An aerial map of Dallas tells a disturbing tale: Our city today is an illogical patchwork of neighborhoods and districts, divided by highways. Where there are highways you can see dead space on either side, and when you drive these areas, you see empty bottles, trash, boarded-up shops, stray dogs.
All of this can change. Right now, there are hundreds of acres of prime land adjacent to downtown Dallas to the east and south that are underdeveloped and undervalued. It’s uncanny: wherever there are highways—such as 1-345, I-30 and the elevated portion of I-45 between downtown and the Trinity—you’ll find wasteland. And that’s where lies the opportunity. Dallas is one of the few major cities in the world where this kind of potential development exists in its urban core. The upside is huge: development of Uptown in the 2000s resulted in an additional $6.5 billion added to the city’s tax base. The total tax value of downtown Dallas is only $4.5 billion. (Without Uptown, the tax base would have declined.)

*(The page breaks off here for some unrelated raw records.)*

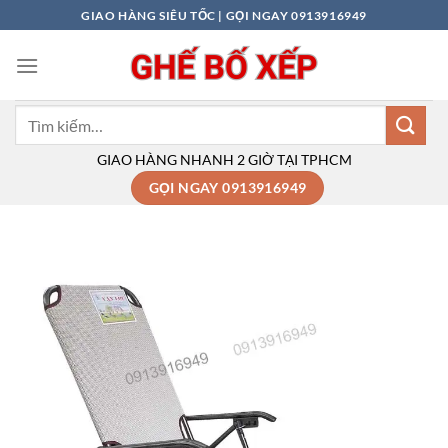
Bỏ
GIAO HÀNG SIÊU TỐC | GỌI NGAY 0913916949
qua
nội
dung
Tìm
kiếm:
GIAO HÀNG NHANH 2 GIỜ TẠI TPHCM
GỌI NGAY 0913916949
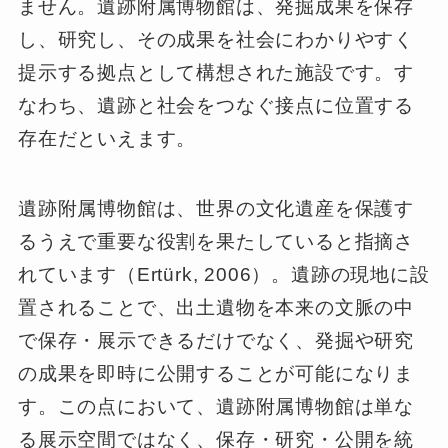
ません。遺跡附属博物館は、発掘成果を保存
し、研究し、その成果を社会にわかりやすく
提示する拠点として構想された施設です。す
なわち、遺跡と社会をつなぐ接点に位置する
存在だといえます。
遺跡附属博物館は、世界の文化遺産を保護す
るうえで重要な役割を果たしていると指摘さ
れています（Ertürk, 2006）。遺跡の現地に設
置されることで、出土遺物を本来の文脈の中
で保存・展示できるだけでなく、発掘や研究
の成果を即時に公開することが可能になりま
す。この点において、遺跡附属博物館は単な
る展示空間ではなく、保存・研究・公開を統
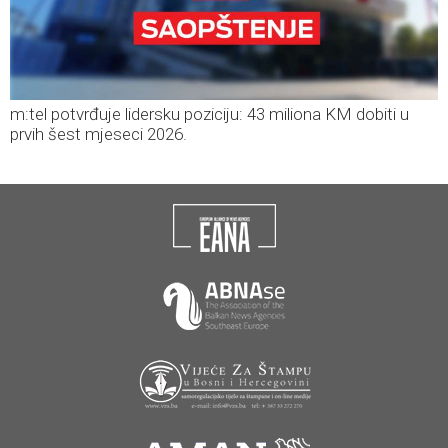
m:tel potvrđuje lidersku poziciju: 43 miliona KM dobiti u
prvih šest mjeseci 2026.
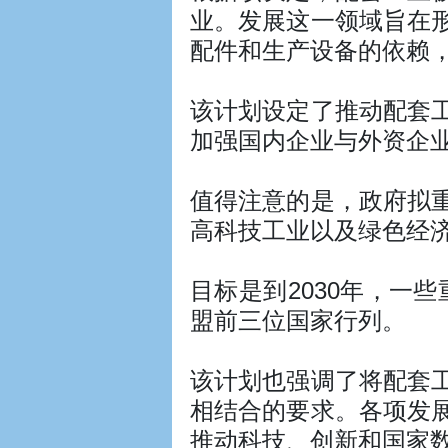
业。发展这一领域旨在
配件和生产设备的依赖，
该计划设定了推动配套
加强国内企业与外资企
值得注意的是，政府拟
高科技工业以及绿色经
目标是到2030年，一
盟前三位国家行列。
该计划也强调了将配套
相结合的要求。各项发
推动科技、创新和国家数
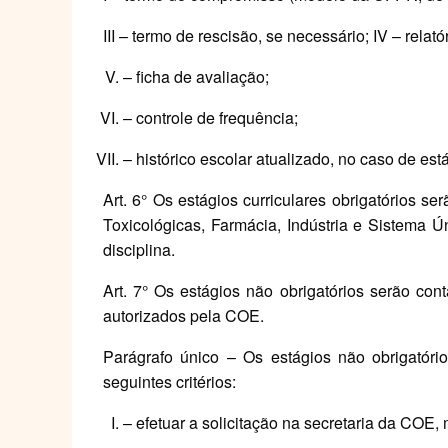
III – termo de rescisão, se necessário; IV – relatór
– ficha de avaliação;
– controle de frequência;
– histórico escolar atualizado, no caso de est
Art. 6° Os estágios curriculares obrigatórios se
Toxicológicas, Farmácia, Indústria e Sistema Ú
disciplina.
Art. 7° Os estágios não obrigatórios serão con
autorizados pela COE.
Parágrafo único – Os estágios não obrigatóri
seguintes critérios:
– efetuar a solicitação na secretaria da COE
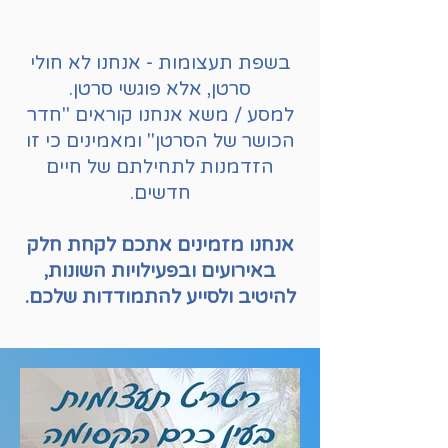
בשפת תעצומות - אנחנו לא חולי
סרטן, אלא פוגשי סרטן.
למסע / משא אנחנו קוראים "חדר
הכושר של הסרטן" ומאמינים כי זו
הזדמנות לתחילתם של חיים
חדשים.
אנחנו מזמינים אתכם לקחת חלק
באירועים ובפעילויות השונות,
להיטיב ולסייע להתמודדות שלכם.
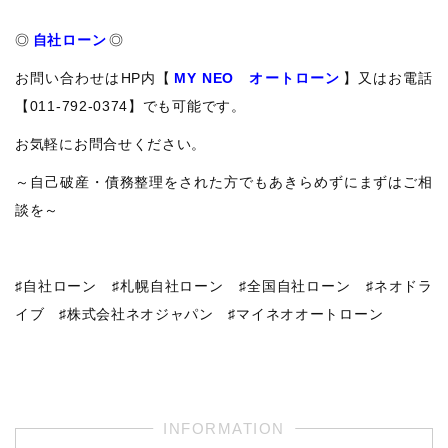
◎
自社ローン
◎
お問い合わせはHP内【
MY NEO オートローン
】又はお電話
【011-792-0374】でも可能です。
お気軽にお問合せください。
～自己破産・債務整理をされた方でもあきらめずにまずはご相
談を～
♯自社ローン ♯札幌自社ローン ♯全国自社ローン ♯ネオドラ
イブ ♯株式会社ネオジャパン ♯マイネオオートローン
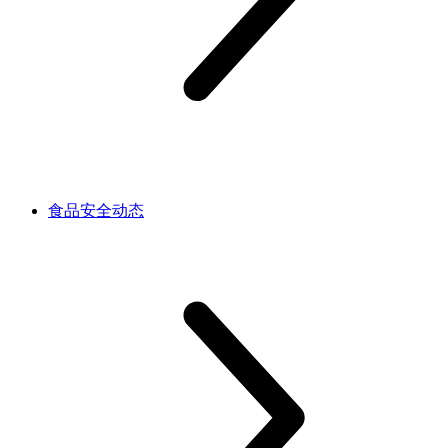
食品安全动态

To take advantage of the opportunity, Dallas needs to elect and support city council candidates who are committed to a strong city center, and will work to reconnect long-divided neighborhoods and re-knit the fabric of daily life in East and South Dallas. The city needs to grow its tax base by laying out a new street and boulevard grid that will encourage development and increase the tax base like Uptown has done.